PROBLEM TO SOLVE: Could you print, exactly and without pictures, only the lines from the one with "PNL型泥浆泵_2PNL泥浆泵" through the end of the records below?

DATA TO USE:

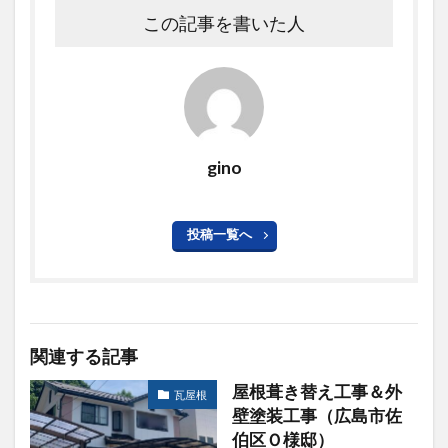
この記事を書いた人
gino
投稿一覧へ
関連する記事
屋根葺き替え工事＆外
瓦屋根
壁塗装工事（広島市佐
伯区Ｏ様邸）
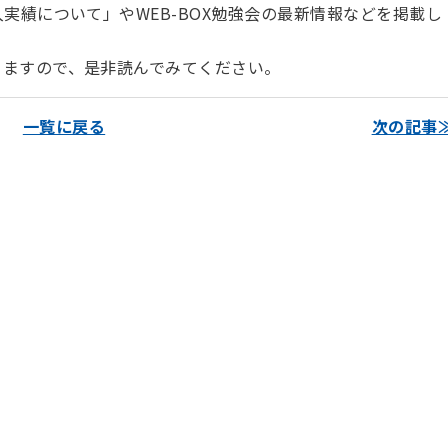
実績について」やWEB-BOX勉強会の最新情報などを掲載し
りますので、是非読んでみてください。
一覧に戻る
次の記事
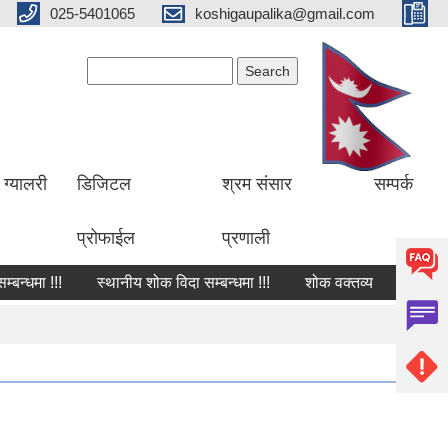
025-5401065
koshigaupalika@gmail.com
Search form
Search
ग्यालरी
डिजिटल
श्रम संसार
सम्पर्क
प्रोफाईल
प्रणाली
मा !!!
स्थानीय शोक विदा सम्बन्धमा !!!
शोक वक्तव्य
सार्वजनिक ख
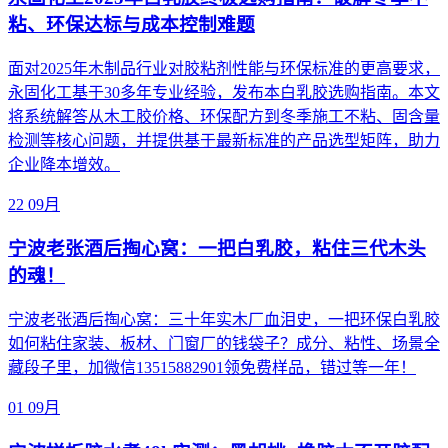
粘、环保达标与成本控制难题
面对2025年木制品行业对胶粘剂性能与环保标准的更高要求，
永固化工基于30多年专业经验，发布本白乳胶选购指南。本文
将系统解答从木工胶价格、环保配方到冬季施工不粘、固含量
检测等核心问题，并提供基于最新标准的产品选型矩阵，助力
企业降本增效。
22
09月
宁波老张酒后掏心窝：一把白乳胶，粘住三代木头
的魂！
宁波老张酒后掏心窝：三十年实木厂血泪史，一把环保白乳胶
如何粘住家装、板材、门窗厂的钱袋子？成分、粘性、场景全
藏段子里，加微信13515882901领免费样品，错过等一年！
01
09月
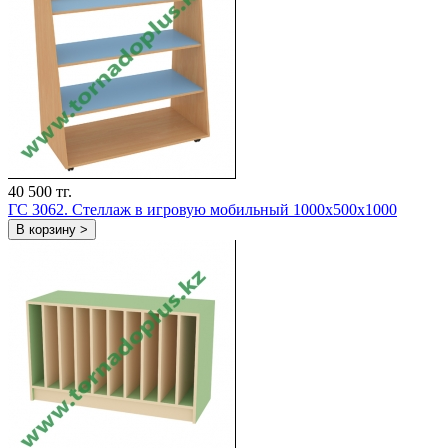
40 500 тг.
ГС 3062. Стеллаж в игровую мобильный 1000x500x1000
В корзину >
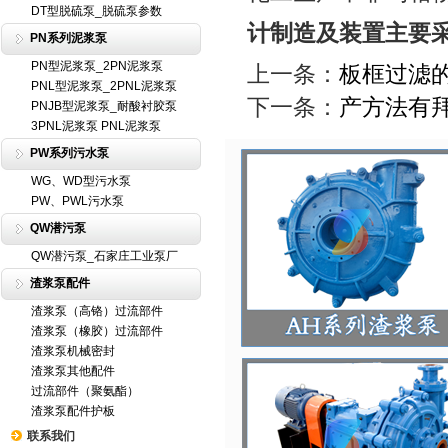
DT型脱硫泵_脱硫泵参数
计制造及装置主要
PN系列泥浆泵
PN型泥浆泵_2PN泥浆泵
上一条：
板框过滤
PNL型泥浆泵_2PNL泥浆泵
下一条：
产方法有
PNJB型泥浆泵_耐酸衬胶泵
3PNL泥浆泵 PNL泥浆泵
PW系列污水泵
WG、WD型污水泵
PW、PWL污水泵
QW潜污泵
QW潜污泵_石家庄工业泵厂
渣浆泵配件
渣浆泵（高铬）过流部件
渣浆泵（橡胶）过流部件
渣浆泵机械密封
渣浆泵其他配件
过流部件（聚氨酯）
渣浆泵配件护板
联系我们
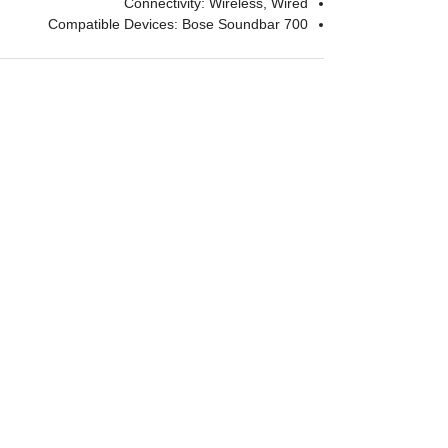
Connectivity: Wireless, Wired
Compatible Devices: Bose Soundbar 700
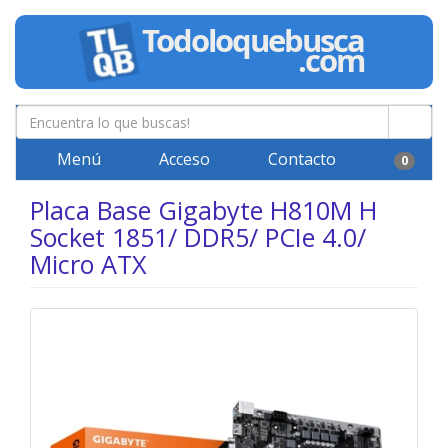
Menú
Acceso
Contacto
0
Placa Base Gigabyte H810M H
Socket 1851/ DDR5/ PCIe 4.0/
Micro ATX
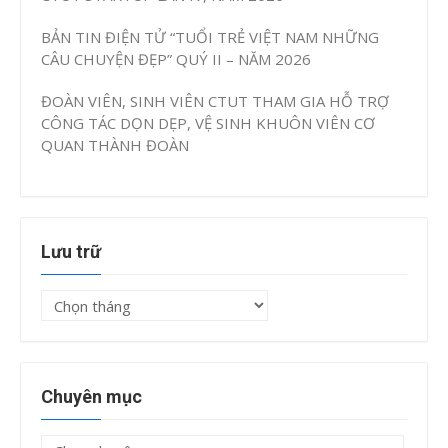
BẢN TIN ĐIỆN TỬ “TUỔI TRẺ VIỆT NAM NHỮNG
CÂU CHUYỆN ĐẸP” QUÝ II – NĂM 2026
ĐOÀN VIÊN, SINH VIÊN CTUT THAM GIA HỖ TRỢ
CÔNG TÁC DỌN DẸP, VỆ SINH KHUÔN VIÊN CƠ
QUAN THÀNH ĐOÀN
Lưu trữ
Lưu
trữ
Chuyên mục
Chuyên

ANSWER BOX:
PNL型泥浆泵_2PNL泥浆泵
下一条：
产方法有
PNJB型泥浆泵_耐酸衬胶泵
3PNL泥浆泵 PNL泥浆泵
PW系列污水泵
WG、WD型污水泵
PW、PWL污水泵
QW潜污泵
QW潜污泵_石家庄工业泵厂
渣浆泵配件
渣浆泵（高铬）过流部件
渣浆泵（橡胶）过流部件
渣浆泵机械密封
渣浆泵其他配件
过流部件（聚氨酯）
渣浆泵配件护板
联系我们
Connectivity: Wireless, Wired
Compatible Devices: Bose Soundbar 700
Menú
Acceso
Contacto
0
Placa Base Gigabyte H810M H
Socket 1851/ DDR5/ PCIe 4.0/
Micro ATX
BẢN TIN ĐIỆN TỬ “TUỔI TRẺ VIỆT NAM NHỮNG
CÂU CHUYỆN ĐẸP” QUÝ II – NĂM 2026
ĐOÀN VIÊN, SINH VIÊN CTUT THAM GIA HỖ TRỢ
CÔNG TÁC DỌN DẸP, VỆ SINH KHUÔN VIÊN CƠ
QUAN THÀNH ĐOÀN
Lưu trữ
Lưu
trữ
Chuyên mục
Chuyên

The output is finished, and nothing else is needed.